Photo/Illutration Prime Minister Shigeru Ishiba, middle, attends an executive meeting at the Liberal Democratic Party headquarters in Tokyo on July 29. (Takeshi Iwashita)

The Liberal Democratic Party will convene a joint plenary meeting for LDP lawmakers from both Diet chambers amid continuing dissent over its bruising election defeat.

Party executives made this decision at a meeting on July 29, just over a week after the party and its coalition partner, Komeito, lost their majority in the Upper House.

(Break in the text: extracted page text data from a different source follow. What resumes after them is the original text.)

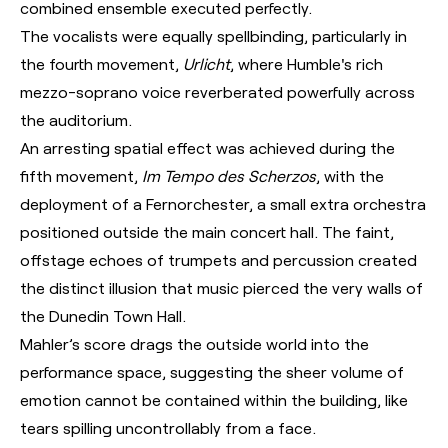
combined ensemble executed perfectly.
The vocalists were equally spellbinding, particularly in
the fourth movement,
Urlicht
, where Humble's rich
mezzo-soprano voice reverberated powerfully across
the auditorium.
An arresting spatial effect was achieved during the
fifth movement,
Im Tempo des Scherzos
, with the
deployment of a Fernorchester, a small extra orchestra
positioned outside the main concert hall. The faint,
offstage echoes of trumpets and percussion created
the distinct illusion that music pierced the very walls of
the Dunedin Town Hall.
Mahler’s score drags the outside world into the
performance space, suggesting the sheer volume of
emotion cannot be contained within the building, like
tears spilling uncontrollably from a face.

Prime Minister Shigeru Ishiba will “explain carefully, sincerely and without evasion” why he intends to continue as prime minister and will seek lawmakers’ support, he told reporters in comments about the upcoming meeting.

He was speaking a day after the party held a round table for members of both houses. There have been growing calls within the party for a higher-level meeting.

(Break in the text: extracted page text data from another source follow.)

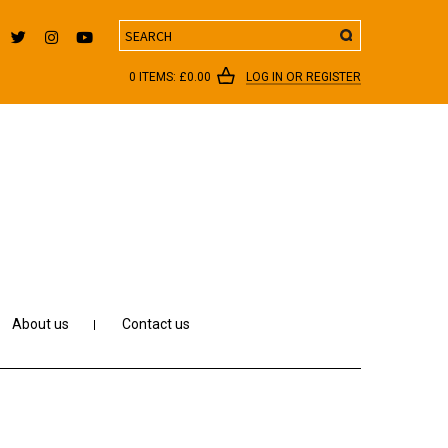
Search
0 ITEMS:
£
0.00
LOG IN OR REGISTER
About us
Contact us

The calls have come particularly from groups demanding Ishiba’s resignation. They aim to back Ishiba into a corner by bringing forward an LDP presidential election.

As for the meeting’s agenda, one party leader said it remains undecided.

“We will listen to what those requesting the meeting want to discuss under the chair of the joint plenary meeting,” the party’s secretary-general, Hiroshi Moriyama, told a news conference.

A joint plenary meeting of both houses is second only to the party’s convention in terms of addressing important matters. Participants have the right to vote.

Under the LDP’s rules, if more than one-third of the party’s Diet members request a joint plenary meeting, one must be convened within seven days.

This outcome is what an internal petition has been pushing for. Mid-level and younger LDP members said they collected sufficient signatures to trigger a joint plenary meeting.